Maritcha: A Nineteeth-Century American Girl, by Tonya Bolden

Maritcha: A Nineteeth-Century American Girl, by Tonya Bolden

Maritcha: A Nineteeth-Century American Girl, by Tonya Bolden

Sometimes when I pick up children’s nonfiction history books, I’m ashamed at the gaps in my knowledge.

Obviously no one can know EVERYTHING, I know that. But that doesn’t stop me from WANTING to know everything.

At the same time, I’m also happy to be learning about it now?

And at the same same time, I’m also mad that so much of this was either skated over or not taught at all in school?

Anyway, being me is a very emotionally complicated and fraught experience, AMA.

What Maritcha: A Nineteenth-Century Girl , in particular, has me thinking about is that the majority of our American Civil War units—both in middle school and in high school—focused on battles and tactics, with very little time spent on what went on socially and culturally and economically among civilians. I don’t remember ever ever ever learning about the New York City Draft Riots, for example—which is exactly the sort of event that comes about due to a dovetailing of a whole bunch of issues and decisions and policies that BEAUTIFULLY illustrate the era. (And by ‘beautifully’, I mean that it’s a great example/jumping-off point for a lecture, not that the event itself was beautiful, because good lord, it was horrifying.)

It covers Maritcha’s family’s fight against segregated schooling in Rhode Island almost a hundred years before Brown vs. Board of Education. Which, again: I don’t remember that fight ever being framed as decades-long in school—I remember it being taught as A Thing From The Civil Rights Era, full stop.

[And, obviously, if you think about it for five seconds, of COURSE that’s not the reality of it. Because movements don’t just burst into being like Athena out of Zeus’s head. But it sure continues to be interesting—COUGH—to think about what gets highlighted and what gets back-burnered in history lessons.]
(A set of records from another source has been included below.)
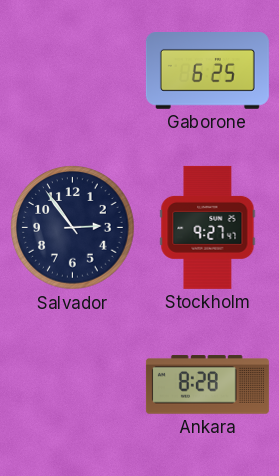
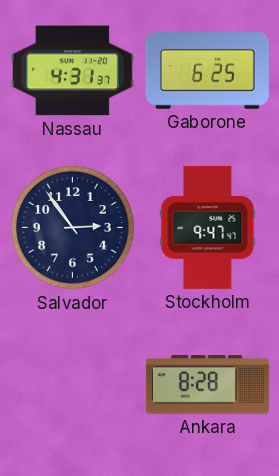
Nassau: none -> 4:31
Stockholm: 9:27 -> 9:47
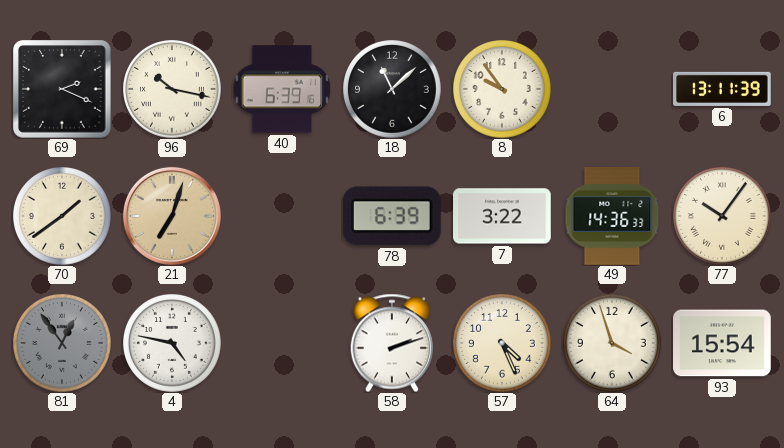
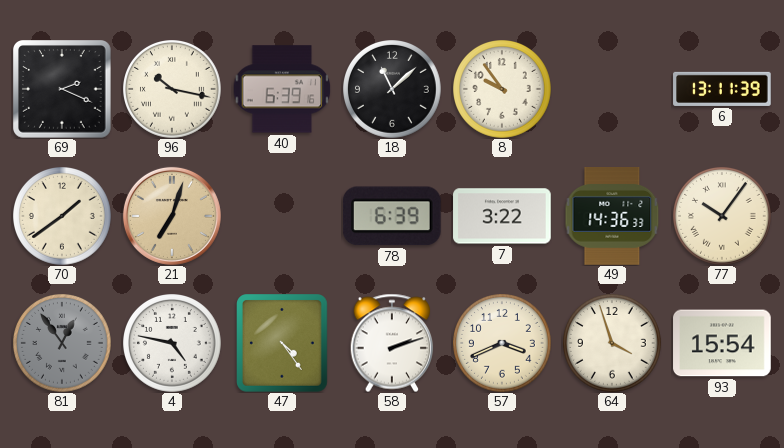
47: none -> 4:24
57: 4:26 -> 3:41
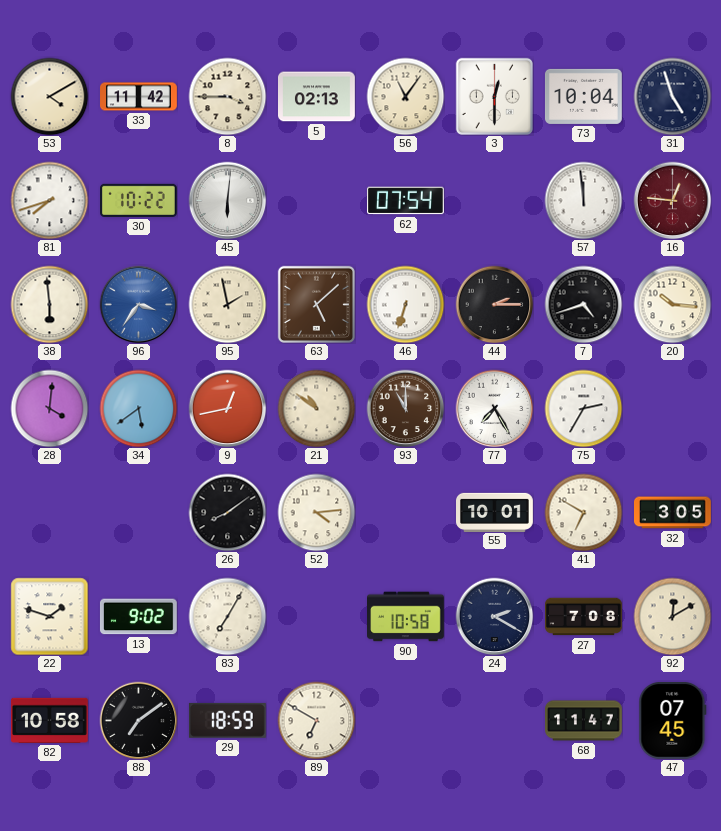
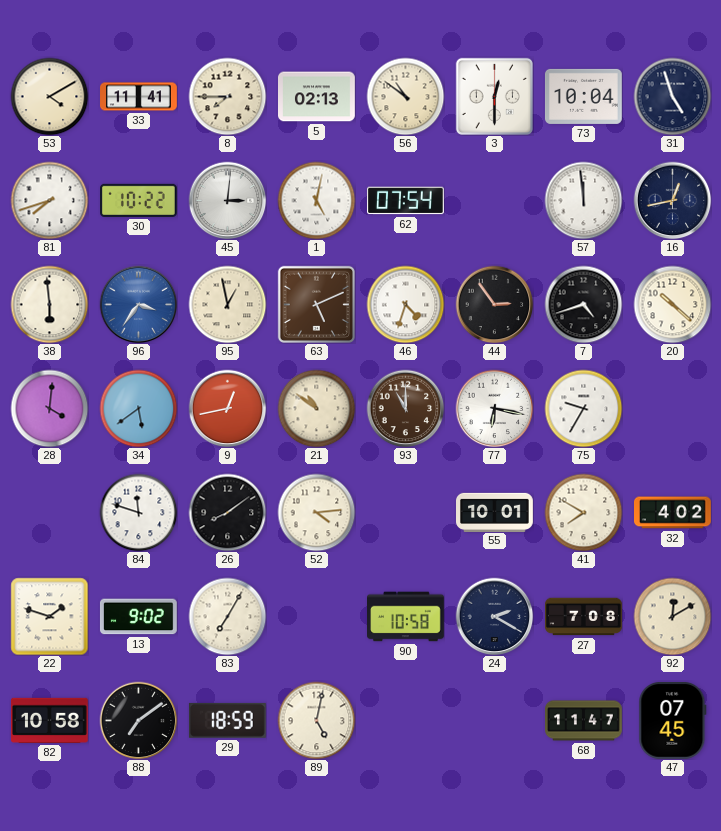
33: 11:42 -> 11:41
8: 3:45 -> 7:45
56: 11:06 -> 10:51
45: 6:01 -> 3:01
1: none -> 5:02
16: 12:46 -> 12:43
16 dial: burgundy -> navy
95: 1:58 -> 12:58
63: 5:08 -> 5:11
46: 6:33 -> 4:33
44: 2:15 -> 2:54
20: 10:16 -> 10:22
77: 7:25 -> 6:17
75: 2:35 -> 9:35
84: none -> 11:48
41: 6:50 -> 7:50
32: 3:05 -> 4:02
89: 6:50 -> 5:02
At the heart of it, this is a book about the childhood of a Black girl who was born years and years before the Civil War, who was born free and lived free, and I really haven’t run across very many stories set in this era—fictional or not—about free Black children. It’s telling that this book came out in 2005 and that the next one that immediately comes to mind is ALSO by Tonya Bolden, and only came out this year: Inventing Victoria.

(I’m not saying that they don’t exist, mind you, I’m saying that I haven’t seen very many of them. But I’ll be on the lookout going forward.)

Long story short, this book is great. Bolden uses Maritcha’s story to give a broader overview of what childhood might have been like for free Black kids during this time and from this specific economic class. She covers toys and home life and school and the first World’s Fair and the rise of Black churches; she covers thinkers of the day and the Underground Railroad and Seneca Village; and it’s all through the lens of one specific family’s—and in that family, one specific girl’s—experience.

PS. THE BACKMATTER IS GREAT! Author’s Note, Notes, Selected Bibliography, Illustration Credits: All of them have me itching to do! more! reading!